While the laws protecting employees is complex, in general workers are protected against retaliation by their employer for engaging in these types of protected activities. If an employee is terminated by an employer, for example, after filing a workers’ compensation claim, she will have a claim for wrongful termination based upon illegal retaliation. The worker will still need to prove that the termination was because of the filing of the workers’ compensation claim, of course, and not an independent reason.
As Boston retaliation and whistleblowing lawyers, we serve clients throughout Massachusetts in seeking to protect their rights against illegal practices. Please call to learn more about your options if you are facing retaliation for whistleblowing.
How Long am I Protected Against Termination or Another Negative Consequence?
In general, the law does not provide an explicit time period to “protect” a worker from termination or another negative consequence after taking one of the protected actions noted above. The statute of limitations is the only deadline. Instead, the focus of the law is on protecting employees from retaliation by employers because of legally-protected action taken by employees. The protected action is often closely preceding the negative consequence, but it could be months or even a year or two preceding it. The question is whether we can prove that the protected action caused the negative consequence. The more distance between the two, the harder this proof becomes.

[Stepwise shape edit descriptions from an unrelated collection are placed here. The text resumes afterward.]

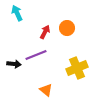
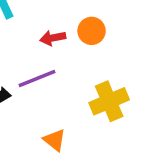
red arrow: (45, 32) -> (53, 38), turned -128

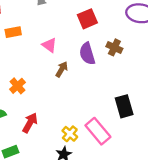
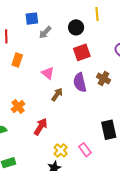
orange rectangle: (13, 32) -> (17, 60), turned -64
red arrow: (30, 123) -> (41, 127), moved
pink rectangle: (98, 131) -> (85, 150), size x0.6

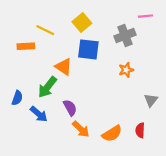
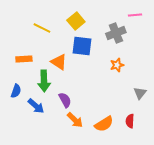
orange rectangle: (26, 46) -> (24, 59), moved
green arrow: (47, 87) -> (44, 81), turned -40

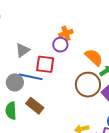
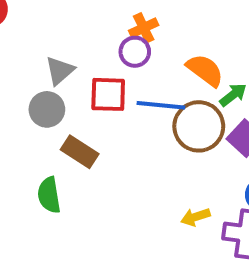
blue line: (31, 77) -> (161, 105), moved
gray circle: (15, 82) -> (47, 109), moved
brown rectangle: (35, 106) -> (80, 152), moved

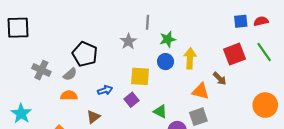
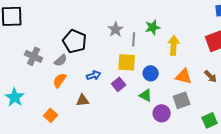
gray line: (147, 22) -> (134, 39), moved
blue circle: (165, 62) -> (151, 73), moved
brown arrow: (220, 79) -> (211, 76), moved
orange semicircle: (69, 95) -> (60, 80), turned -56
brown triangle: (93, 117) -> (83, 100), turned 32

Stated differently, a worker can still be fired or demoted after taking one of the legally-protected actions noted above. In the case of a termination or demotion, it ultimately would be up to a jury to determine whether the termination or demotion was the result of taking the protected action, or if there was some other cause. In such a circumstance, the employer would normally have a reason to engage in the adverse conduct; a jury would then assess whether the reason provided by the employer was a “valid” reason, or simply a “pretextual” reason (or not the main reason) that the action was taken.
How We Help
As Boston retaliation lawyers serving clients throughout Massachusetts, we see through the pre-text reasons often used by employers to justify illegal retaliation against workers. We seek to hold employers liable to the fullest extent of the law, and to send a message that illegal retaliation will not be tolerated.